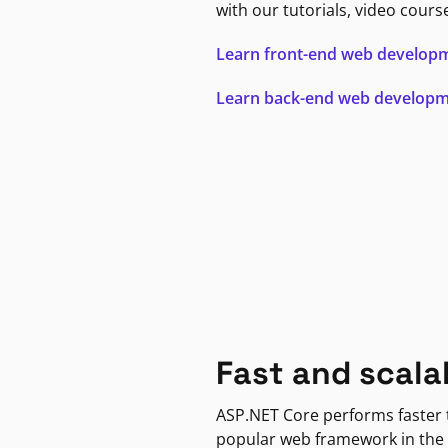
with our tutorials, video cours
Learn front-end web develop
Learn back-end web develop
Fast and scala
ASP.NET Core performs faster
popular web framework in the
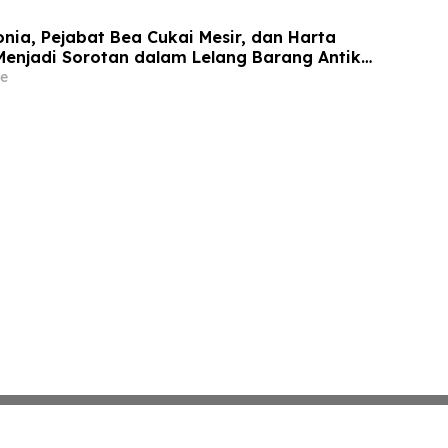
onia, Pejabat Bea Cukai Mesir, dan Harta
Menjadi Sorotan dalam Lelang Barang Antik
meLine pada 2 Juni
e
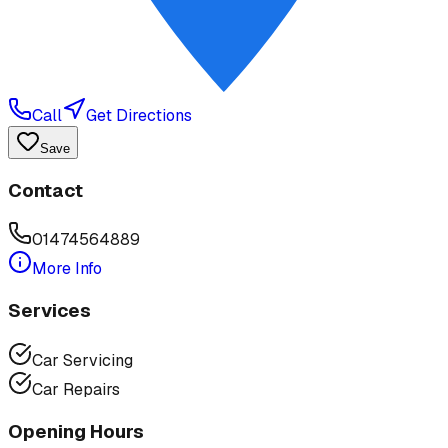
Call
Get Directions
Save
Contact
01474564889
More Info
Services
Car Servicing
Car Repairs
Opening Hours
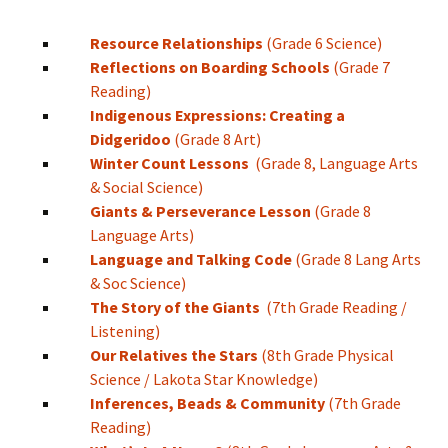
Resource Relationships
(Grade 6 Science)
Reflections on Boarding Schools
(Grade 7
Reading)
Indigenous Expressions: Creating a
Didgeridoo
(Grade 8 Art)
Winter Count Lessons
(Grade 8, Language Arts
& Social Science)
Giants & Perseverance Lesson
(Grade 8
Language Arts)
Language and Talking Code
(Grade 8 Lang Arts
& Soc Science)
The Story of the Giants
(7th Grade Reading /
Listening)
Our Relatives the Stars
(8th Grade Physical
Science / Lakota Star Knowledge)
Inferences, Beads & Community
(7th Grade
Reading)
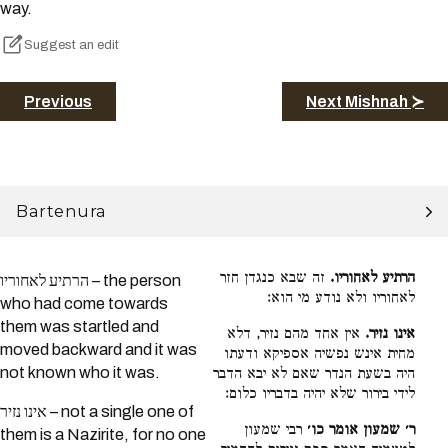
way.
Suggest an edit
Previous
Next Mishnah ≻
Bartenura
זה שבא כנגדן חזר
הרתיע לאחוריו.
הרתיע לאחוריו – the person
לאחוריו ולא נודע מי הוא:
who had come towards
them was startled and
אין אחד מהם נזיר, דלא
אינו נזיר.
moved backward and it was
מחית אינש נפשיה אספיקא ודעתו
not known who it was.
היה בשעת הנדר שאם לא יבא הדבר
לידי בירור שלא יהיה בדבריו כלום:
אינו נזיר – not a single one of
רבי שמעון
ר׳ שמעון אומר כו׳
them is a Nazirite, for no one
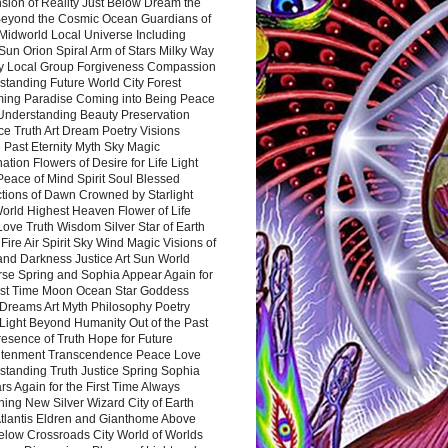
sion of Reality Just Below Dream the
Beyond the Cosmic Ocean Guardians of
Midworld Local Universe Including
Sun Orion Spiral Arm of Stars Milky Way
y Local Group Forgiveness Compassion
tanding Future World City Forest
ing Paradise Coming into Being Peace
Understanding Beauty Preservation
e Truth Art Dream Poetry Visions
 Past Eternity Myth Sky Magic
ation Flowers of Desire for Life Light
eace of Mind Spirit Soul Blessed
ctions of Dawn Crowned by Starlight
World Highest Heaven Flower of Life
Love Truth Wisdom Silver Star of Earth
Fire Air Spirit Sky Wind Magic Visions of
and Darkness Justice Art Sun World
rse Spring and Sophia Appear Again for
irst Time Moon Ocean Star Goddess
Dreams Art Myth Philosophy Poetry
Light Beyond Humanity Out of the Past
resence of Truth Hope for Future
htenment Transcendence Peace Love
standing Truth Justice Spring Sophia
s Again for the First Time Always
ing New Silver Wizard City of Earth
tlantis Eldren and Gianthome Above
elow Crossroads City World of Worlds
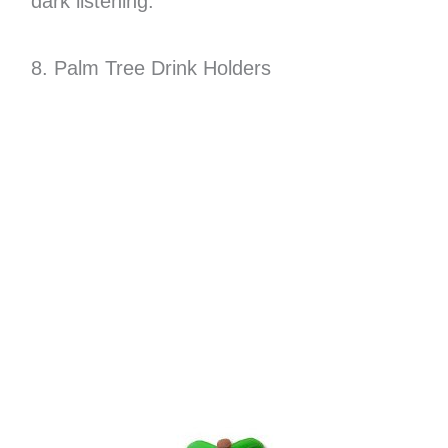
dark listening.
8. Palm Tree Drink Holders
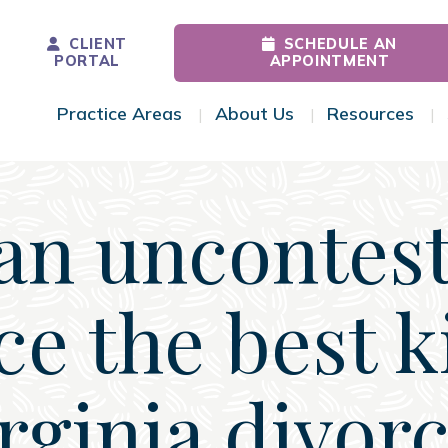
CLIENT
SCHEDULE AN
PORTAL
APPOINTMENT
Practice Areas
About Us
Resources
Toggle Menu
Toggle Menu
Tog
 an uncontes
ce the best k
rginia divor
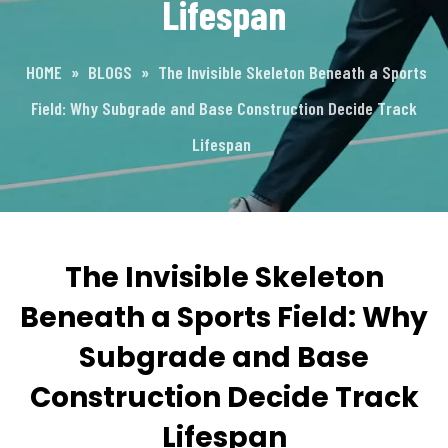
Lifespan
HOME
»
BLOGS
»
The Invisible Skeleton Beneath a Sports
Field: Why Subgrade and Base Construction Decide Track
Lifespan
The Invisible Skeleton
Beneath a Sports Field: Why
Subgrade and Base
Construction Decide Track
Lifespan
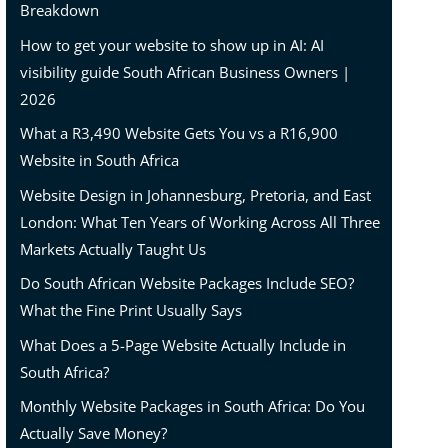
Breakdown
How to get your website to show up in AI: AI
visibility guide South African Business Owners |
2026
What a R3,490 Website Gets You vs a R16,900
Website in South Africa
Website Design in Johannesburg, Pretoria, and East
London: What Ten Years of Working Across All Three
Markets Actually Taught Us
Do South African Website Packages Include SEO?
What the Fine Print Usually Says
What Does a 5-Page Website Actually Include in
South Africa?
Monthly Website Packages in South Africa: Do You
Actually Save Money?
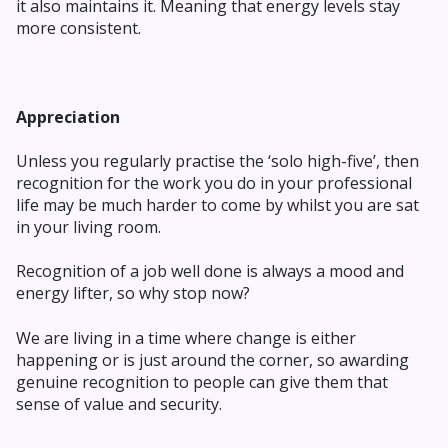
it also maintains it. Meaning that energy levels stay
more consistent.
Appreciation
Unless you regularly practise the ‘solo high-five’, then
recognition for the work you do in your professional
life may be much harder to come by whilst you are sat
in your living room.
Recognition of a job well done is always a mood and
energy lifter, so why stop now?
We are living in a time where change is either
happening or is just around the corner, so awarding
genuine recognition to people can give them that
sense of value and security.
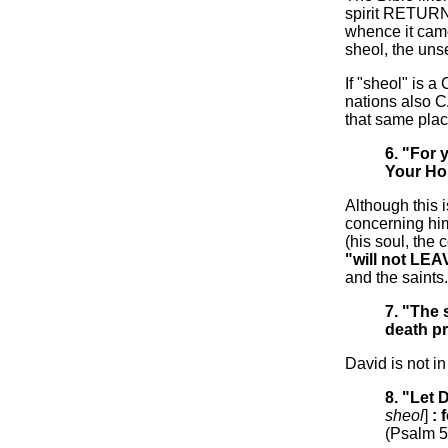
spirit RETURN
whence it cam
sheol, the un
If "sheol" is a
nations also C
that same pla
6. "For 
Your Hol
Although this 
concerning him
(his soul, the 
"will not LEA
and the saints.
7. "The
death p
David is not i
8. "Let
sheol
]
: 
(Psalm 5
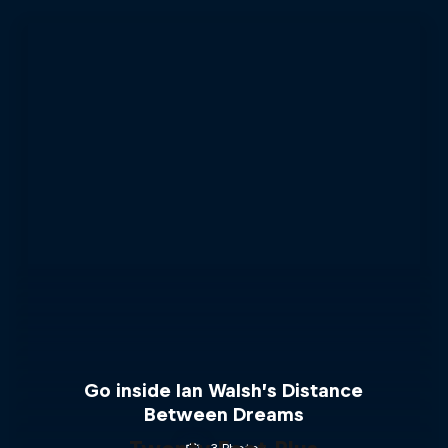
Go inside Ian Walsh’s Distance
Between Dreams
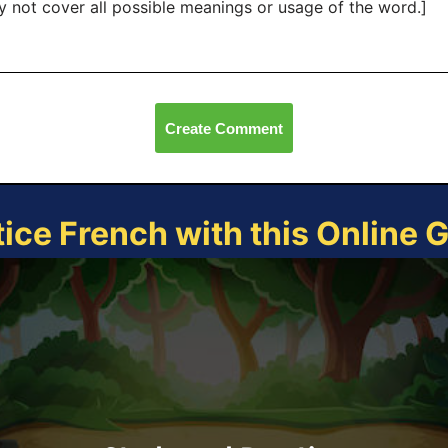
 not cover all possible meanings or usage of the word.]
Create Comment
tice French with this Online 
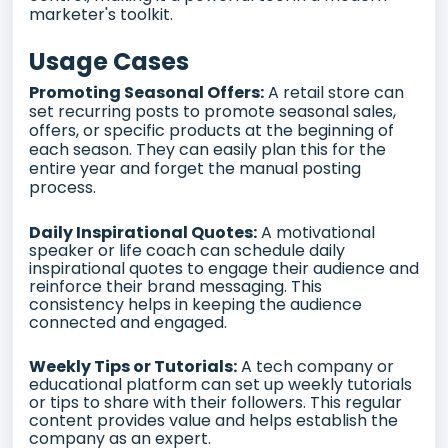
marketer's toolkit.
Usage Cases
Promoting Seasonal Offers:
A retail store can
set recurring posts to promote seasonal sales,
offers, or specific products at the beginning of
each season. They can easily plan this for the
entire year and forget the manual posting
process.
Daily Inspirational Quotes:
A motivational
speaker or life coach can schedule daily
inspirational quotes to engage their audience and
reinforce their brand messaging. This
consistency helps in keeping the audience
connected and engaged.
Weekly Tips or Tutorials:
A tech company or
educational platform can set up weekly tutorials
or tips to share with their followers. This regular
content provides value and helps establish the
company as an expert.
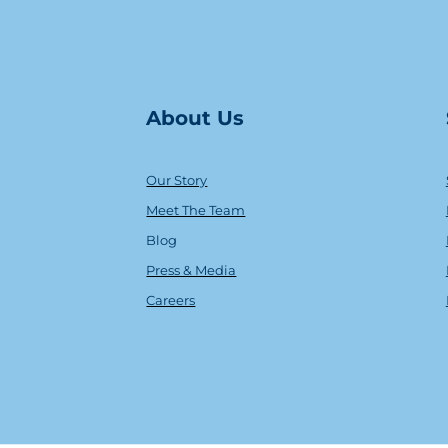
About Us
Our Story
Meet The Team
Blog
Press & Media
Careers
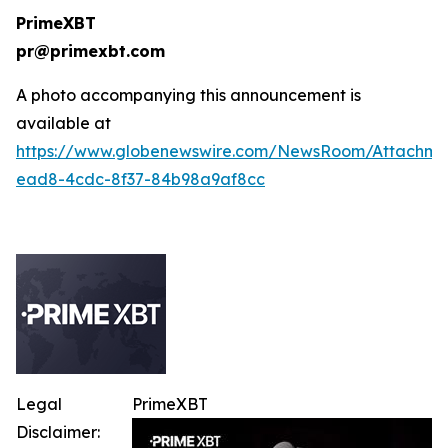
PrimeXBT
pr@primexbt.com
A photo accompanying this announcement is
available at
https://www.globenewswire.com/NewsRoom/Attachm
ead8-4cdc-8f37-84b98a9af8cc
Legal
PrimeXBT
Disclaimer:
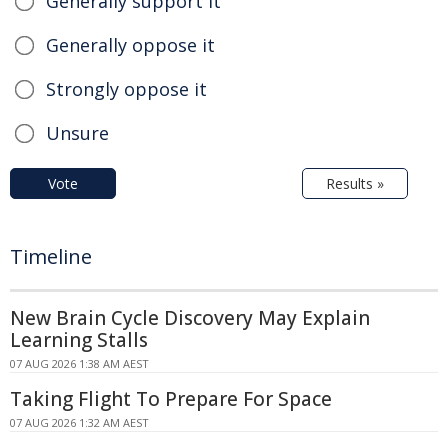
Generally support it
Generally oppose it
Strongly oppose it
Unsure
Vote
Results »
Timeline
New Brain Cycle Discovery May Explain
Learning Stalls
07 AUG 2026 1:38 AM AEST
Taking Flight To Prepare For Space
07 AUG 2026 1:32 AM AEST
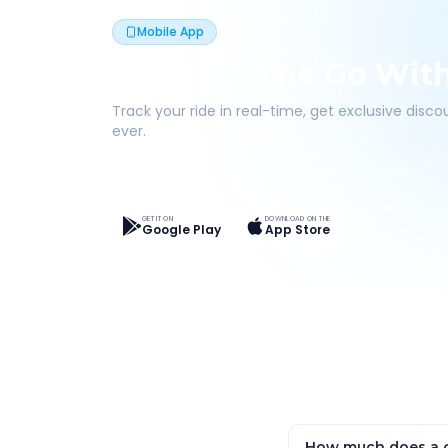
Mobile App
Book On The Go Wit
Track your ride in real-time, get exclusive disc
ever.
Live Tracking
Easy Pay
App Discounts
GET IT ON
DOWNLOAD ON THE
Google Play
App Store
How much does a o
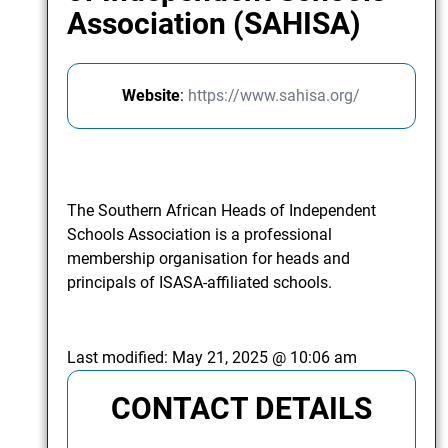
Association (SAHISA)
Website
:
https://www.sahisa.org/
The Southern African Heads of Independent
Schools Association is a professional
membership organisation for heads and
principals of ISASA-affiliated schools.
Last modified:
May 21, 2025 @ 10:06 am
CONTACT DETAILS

### Task item:
For the word "Ocean", count the lines of the data that contain it and report only the total.

### Written answer:
2